Friday, 29 May 2015

The UK Web Archive, Born Digital Sources and Rethinking the Future of Research

The following post is derived from a short talk I gave at a doctoral training event at the British Library in May 2015, focused on using the UK Web Archive.  It was written with PhD students in mind, but really forms a meditation on the opportunities created when we are working with web sites rather than print.  While lightly edited, the text retains the ticks and repetitions of public presentation.

My office c.1984
I normally work on properly dead people of the sort that do not really appear in the UK Web Archive – most of them eighteenth-century beggars and criminals.  And in many respects the object of study for people like me – interlocutors of the long dead -  has not changed that much in the last twenty years.  For most of us, the ‘object of study’ remains text.  Of course the ‘digital’ and the online has changed the nature of that text.  How we find things – the conundrums of search – shape the questions we ask.  And a series of new conundrums have been added to all the old ones – does, for instance, ‘big data’ and new forms of visualisation, imply a new ‘open eyed’ interrogation of data?  Are we being subtly encouraged to abandon older social science ‘models’, for something new?   And if we are, should these new approaches take the form of ‘scientific’ interrogation, looking for ‘natural’ patterns – following the lead of the Culturomics movement; or perhaps take the form of a re-engagement with the longue durée– in answer to the pleas of the History Manifesto.   Or perhaps we should be seeking a return to ‘close reading’ combined with a radical contextualisation - looking at the individual word, person, and thing – in its wider context, preserving focus across the spectrum.

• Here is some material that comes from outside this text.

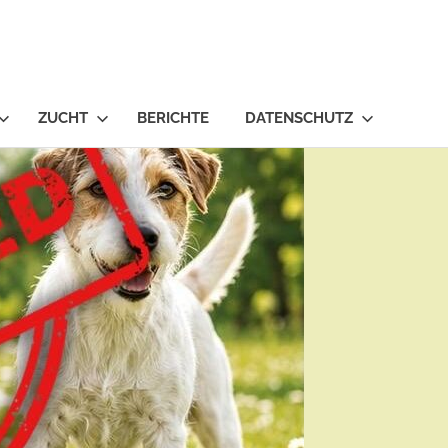
ZUCHT
BERICHTE
DATENSCHUTZ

And of course, the online and the digital also raises issues about history writing as a genre and form of publication.   Open access, linked data, open data, the 'crisis' of the monograph, and the opportunities of multi-modal forms of publication, all challenge us to think again about the kind of writing we do, as a  literary form.  Why not do your PhD as a graphic novel? Why not insist on publishing the research data with your literary over-lay?  Why not do something different?  Why not self-publish?

These are conundrums all – but conundrums largely of the ‘textual humanities’.  

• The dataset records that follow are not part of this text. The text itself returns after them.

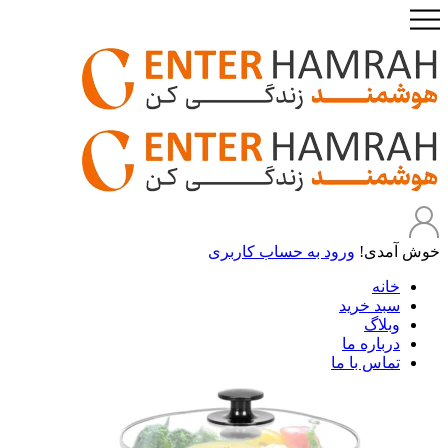
خوش آمدی!
ورود به حساب کاربری
خانه
سبد خرید
وبلاگ
درباره ما
تماس با ما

Ironically, all these conundrums have not had much effect on the academy and the kind of scholarship the academy values.  The world of academic writing is largely, and boringly, the same as it was thirty years ago.  How we do it has changed, but what it looks like feels very familiar.

But the born digital is different.  Arguably, the sorts of things I do, history writing focused on the  properly dead, looks ‘conservative’ because it necessarily engages with the categories of knowing that dominated the nineteenth and twentieth centuries – these were centuries of text, organised into libraries of books, and commentated on by cadres of increasingly professional historians.  The born digital – and most importantly the UK web archive – is just different.  It sings to a different tune, and demands different questions – and if anywhere is going to change practise, it should be here. 

Somewhat to my frustration, I don’t work on the web as an ‘object of study’ –  and therefore feel uncertain about what it can answer and how its form is shaping the conversation; but I did want to suggest that the web itself and more particularly the UK Web Archive provides an opportunity to re-think what is possible, and to rethink what it is we are asking; how we might ask it, and to what purpose.

And I suppose the way I want to frame this is to suggest that the web itself brings on to a single screen, a series of forms of data that can be subject to lots of different forms of analysis.  A few years ago, when APIs were first being advocated as a component of web design, the comment that really struck me, was that the web itself is a form of API, and that by extension the Web Archive is subject to the same kind of ‘re-imagination’ and re-purposing that an API allows for a single site or source.  

As a result, you can – if you want – treat a web page as simple text – and apply all the tools of distant reading of text - that wonderful sense that millions of words can be consumed in a single gulp.   You can apply ‘topic modelling’, and Latent Semantic Analysis; or Word Frequency/Inverse Document Frequency measures.  Or, even more simply; you can count words, and look for outliers – stare hard at the word on the web!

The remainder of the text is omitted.